National Income



The total output of goods and services has an important influence on the standard of living and on the number of people employed. 
Gross domestic product (GDP) describes the total output produced by the factors of production located in a country  [some of these factors (e.g. capital) may be owned by foreign firms]. 
Gross National Product (GNP) is the total output produced by the factors of production of a country whether at home or abroad. 
This is measured as
Gross National product = GDP + Net property income from abroad.
Where, net property income from abroad =
                             Property income earned abroad – Property income paid abroad.

The value of the goods required to make good the depreciation of capital is deducted from the GNP in order to obtain the Net national Product. Net national Product is usually referred to as the national Income.        
National Income (NNP) = Gross National Product ─ Depreciation.
 
The National Income is measured using the prices of the goods and service in the year in which they are produced, which is money national income.   Real national income refers to the actual quantities of goods and services produced.  The standard of living depends on the quantities of goods and services produced, that is the real national income.

The measure of National income is very useful and important, because
1) It provides the government with essential information 
2) To indicate changes in the standard of living
3)  To compare the standards of living in different countries.
There are some problems in comparing the standard of living using National income.
1) National income does not tell us how it is distributed.
2)  It also does not tell the types of goods and services produced.
3) Increase in production and national income also lead to an increase in social costs in the form of pollution, congestion and noise, which would not increase the standard of living. 
4) Different countries will have different tastes, and different ways of life [Cold countries need to spend more on heating] and so on. 
5) In some countries the national income is unequally distributed, or 
6) If greater percentage of income is spend on defence then also higher national income will not provide better standard of living. 
7) Sometimes the income per head may be same in two countries, but people in one country may be working longer hours than that of the other. In such cases also one cannot compare the standard of living properly.   
Measuring National income
Goods and services are being produced and used up continuously. Therefore national income is a measure of the total flow of goods and services over a period of one year.  There are different methods to measure national Income. They are 1) the output method 2) the income method 3) the expenditure method.
The output method attempts to measure the value of the outputs of all the different industries. The major problem of this method is the possibility of double counting of the value of output. This problem is overcome by counting only the value added by each firm.
The money value of the goods and services produced will be equal to their costs of production plus profits.  Therefore, the measure of the national output, using income method is the value of all the factor incomes (including profits) paid during the course of production.  The Transfer payments such as pensions and social security benefits are not included in the national income. 

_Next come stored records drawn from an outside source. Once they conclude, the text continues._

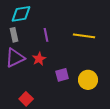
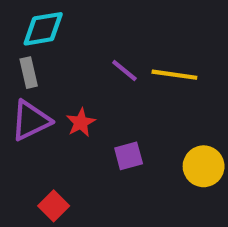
purple line: (46, 35) -> (124, 70), moved, turned -40
yellow circle: (88, 80) -> (204, 166), moved

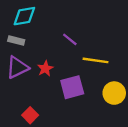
gray rectangle: (29, 73) -> (16, 41), turned -63
yellow line: (174, 75) -> (96, 60), moved
purple square: (129, 156) -> (72, 87), size x1.5

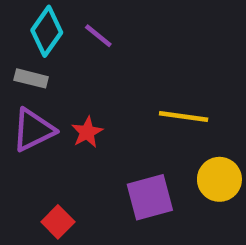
cyan diamond: (24, 16) -> (47, 31), turned -45
purple line: (70, 39) -> (98, 36), moved
purple square: (72, 87) -> (150, 197), moved

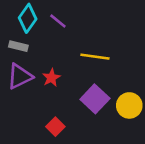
yellow line: (184, 117) -> (95, 57), moved
purple square: (150, 197) -> (95, 99), moved, turned -32
red square: (58, 222) -> (55, 127), moved

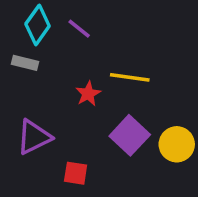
purple triangle: (20, 76) -> (34, 137), moved
red star: (51, 78) -> (88, 94), moved
red square: (55, 127) -> (76, 173), turned -36

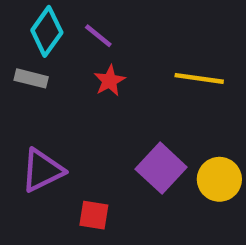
yellow line: (130, 77) -> (199, 78), moved
red star: (88, 94) -> (110, 81), moved

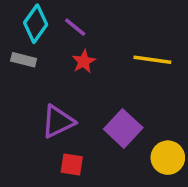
purple triangle: (42, 170) -> (58, 122), moved
yellow circle: (219, 179) -> (168, 158), moved

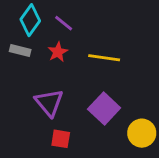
yellow line: (152, 60) -> (104, 58), moved
red star: (84, 61) -> (58, 52), moved
purple triangle: (58, 122) -> (49, 103), turned -44

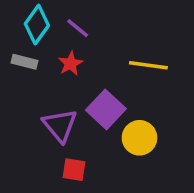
yellow line: (104, 58) -> (148, 65), moved
purple square: (104, 108) -> (106, 109), moved
yellow circle: (142, 133) -> (139, 138), moved

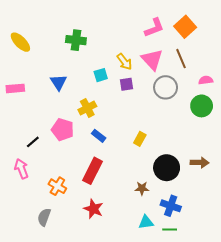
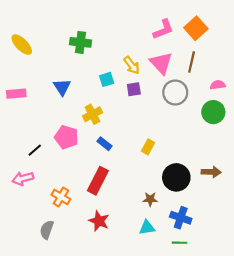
brown line: (181, 59) -> (192, 62), turned 36
pink arrow: (21, 169) -> (23, 178), turned -84
cyan triangle: (146, 222) -> (147, 227), moved

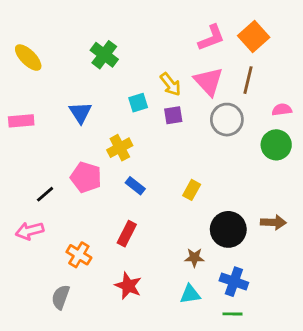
green cross: (81, 42) -> (104, 55), turned 30
red rectangle: (98, 181) -> (127, 234), size x0.7

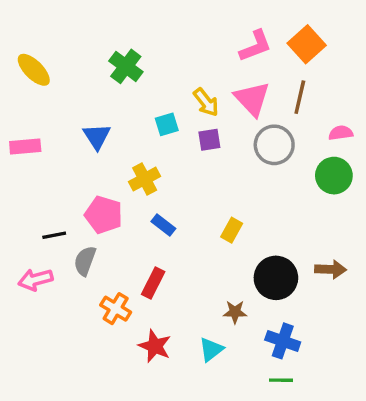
black line: (45, 194) -> (54, 235), turned 30
orange cross: (79, 255) -> (116, 309), moved
cyan triangle: (190, 294) -> (211, 350), moved, turned -30
gray semicircle: (61, 297) -> (85, 261), moved

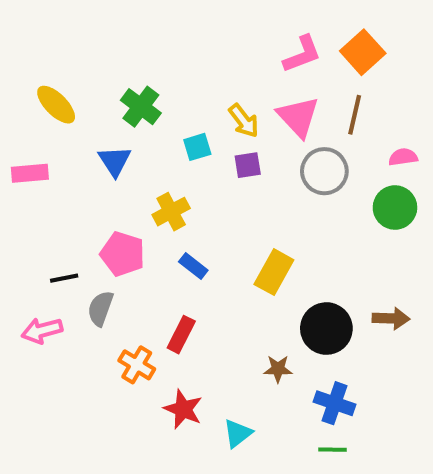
green cross: (126, 66) -> (141, 107), moved
yellow ellipse: (34, 70) -> (56, 105), moved
yellow rectangle: (232, 230) -> (274, 272), size x1.5
cyan triangle: (211, 350) -> (238, 433), moved

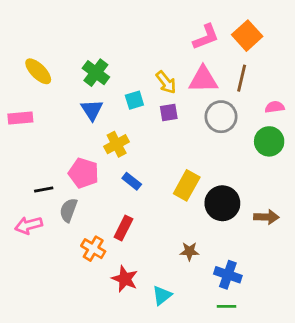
pink triangle: (298, 117) -> (203, 80), turned -48
blue triangle: (115, 161) -> (92, 110), moved
black circle: (326, 329) -> (222, 203), moved

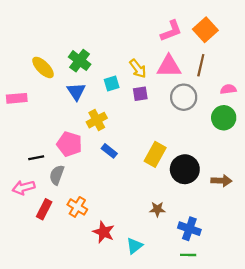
yellow ellipse: (38, 71) -> (43, 67), moved
red rectangle: (123, 228) -> (44, 209), moved

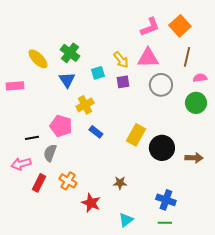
brown line: (201, 65) -> (187, 57), moved
brown star: (157, 209) -> (120, 183), moved
cyan triangle: (134, 246) -> (126, 220), moved

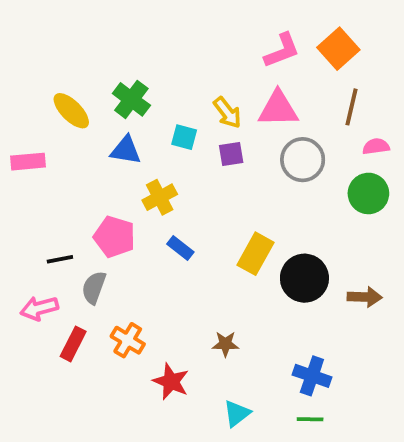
cyan square: (98, 73) -> (184, 137), turned 32
blue triangle: (67, 80) -> (126, 150), turned -48

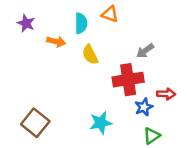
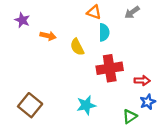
cyan semicircle: (81, 23) -> (104, 32), moved
gray arrow: (145, 51) -> (132, 12), moved
blue star: (144, 107) -> (148, 102), moved

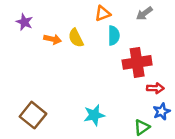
orange triangle: (94, 12) -> (103, 13), turned -40
yellow semicircle: (77, 47) -> (76, 38), moved
red cross: (110, 68) -> (137, 62), moved

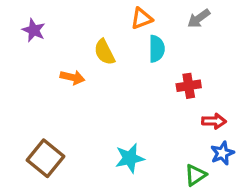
orange arrow: (53, 39) -> (72, 77), moved
red cross: (137, 62) -> (189, 86), size x0.6

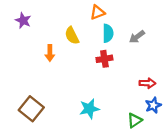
gray arrow: (199, 18) -> (137, 37), moved
orange arrow: (72, 77) -> (50, 53), turned 77
red cross: (189, 86) -> (104, 59), moved

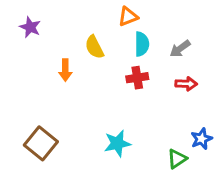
red arrow: (147, 83) -> (186, 84), moved

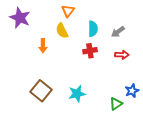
orange triangle: (128, 17) -> (68, 11), moved, turned -32
purple star: (30, 27) -> (20, 18), size x1.5
brown square: (41, 143) -> (41, 91), moved

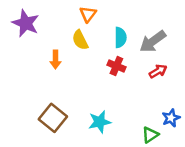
gray arrow: (118, 32) -> (153, 41), size x1.5
red cross: (90, 51) -> (116, 66), turned 32
red arrow: (122, 55) -> (158, 71), turned -32

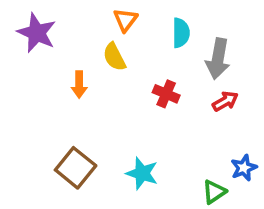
cyan semicircle: (120, 37) -> (181, 33), moved
gray arrow: (153, 41) -> (218, 59), turned -44
cyan star: (100, 122) -> (142, 173), turned 30

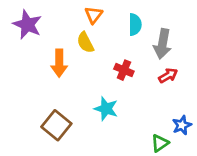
orange arrow: (79, 85) -> (59, 63), size x1.4
cyan star: (142, 173) -> (106, 109), moved

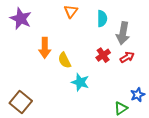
yellow semicircle: (85, 42) -> (65, 60), moved
red cross: (124, 70) -> (103, 55), moved, turned 32
brown square: (56, 125) -> (21, 102), moved

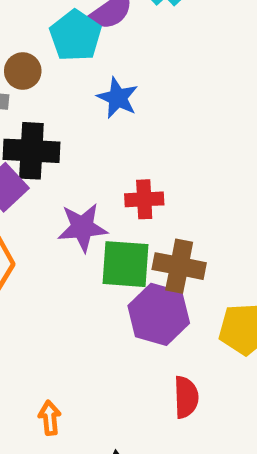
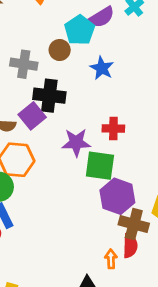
brown circle: (23, 71) -> (60, 50), moved
brown cross: (179, 266) -> (134, 224), moved
orange arrow: (50, 418) -> (111, 259), moved

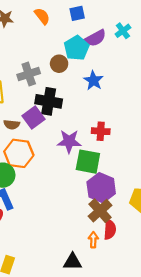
gray cross: (24, 64) -> (29, 74), turned -30
brown cross: (134, 224) -> (100, 211), moved, turned 30

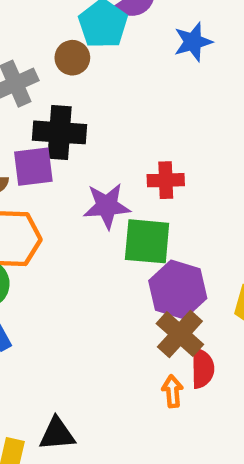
blue star: (93, 80) -> (193, 42), moved, turned 30
purple square: (34, 117) -> (33, 167), turned 35
black triangle: (73, 262) -> (57, 434), moved

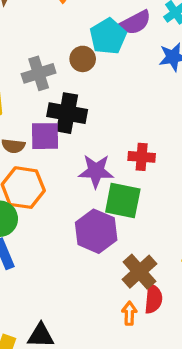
purple hexagon: (178, 289) -> (96, 231), moved

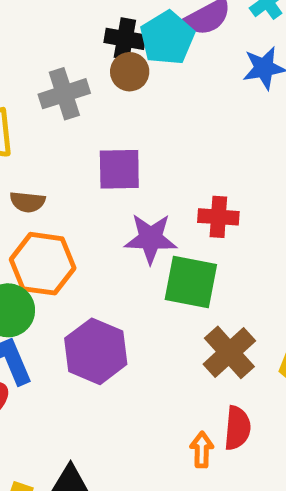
black cross: (67, 113) -> (125, 39), moved, size x0.7
purple square: (45, 136) -> (119, 169), moved
purple hexagon: (96, 231) -> (96, 351), moved
brown cross: (139, 272) -> (229, 352), moved

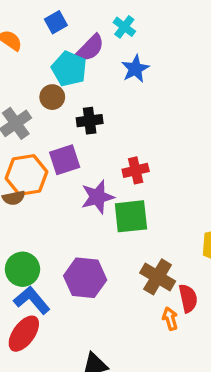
black cross: (125, 39) -> (90, 121), moved
orange hexagon: (43, 264) -> (26, 175), moved
brown cross: (229, 352) -> (158, 277), moved

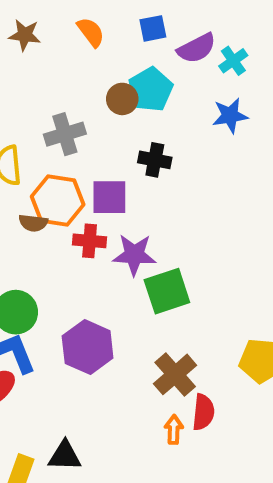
purple semicircle: (90, 48) -> (197, 48), moved
brown circle: (52, 97) -> (122, 99), moved
red cross: (136, 170) -> (90, 241), moved
green square: (131, 216) -> (167, 291), turned -30

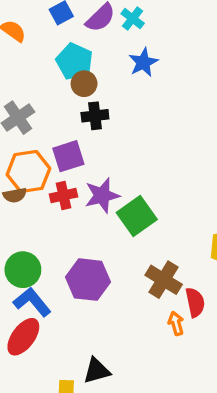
brown circle: (122, 99) -> (84, 84), moved

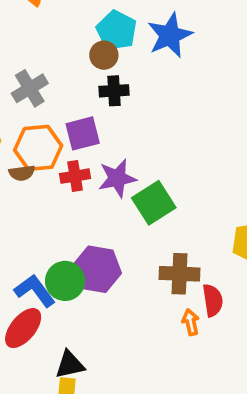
cyan pentagon: (74, 61) -> (117, 30), moved
blue star: (143, 62) -> (170, 35), size x1.4
green circle: (23, 270) -> (65, 281), moved
brown cross: (164, 280) -> (180, 274), turned -32
black triangle: (97, 371) -> (70, 365), moved

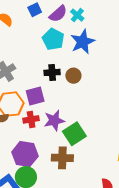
brown circle: (104, 55) -> (73, 76), moved
purple hexagon: (97, 269) -> (25, 154), moved
brown cross: (180, 274) -> (62, 158), moved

The goods and services produced must be either sold or added to stocks. It is counted as the additions to the existing stocks as a part of total expenditure on the national output in the expenditure method.  This national expenditure is equal to national output. Spending on imports must be excluded   and expenditure on exports must be included.  Taxes on goods and services are also to be deducted from the total spending.
All the above three methods are measuring the same thing; that is the value of National income.